> WHAT IS EXPECTED: Return the data below exactly, please, but drop the pictures.

[Data extracted from a collection]
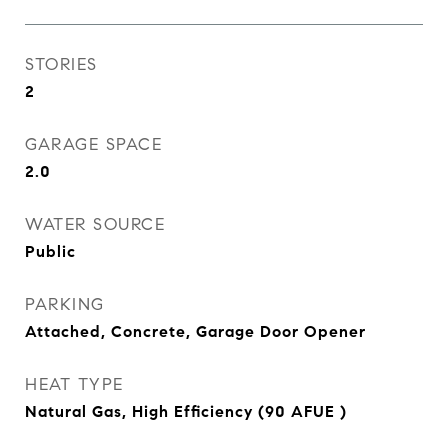
STORIES
2
GARAGE SPACE
2.0
WATER SOURCE
Public
PARKING
Attached, Concrete, Garage Door Opener
HEAT TYPE
Natural Gas, High Efficiency (90 AFUE )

> ANSWER SECTION:
STORIES
2
GARAGE SPACE
2.0
WATER SOURCE
Public
PARKING
Attached, Concrete, Garage Door Opener
HEAT TYPE
Natural Gas, High Efficiency (90 AFUE )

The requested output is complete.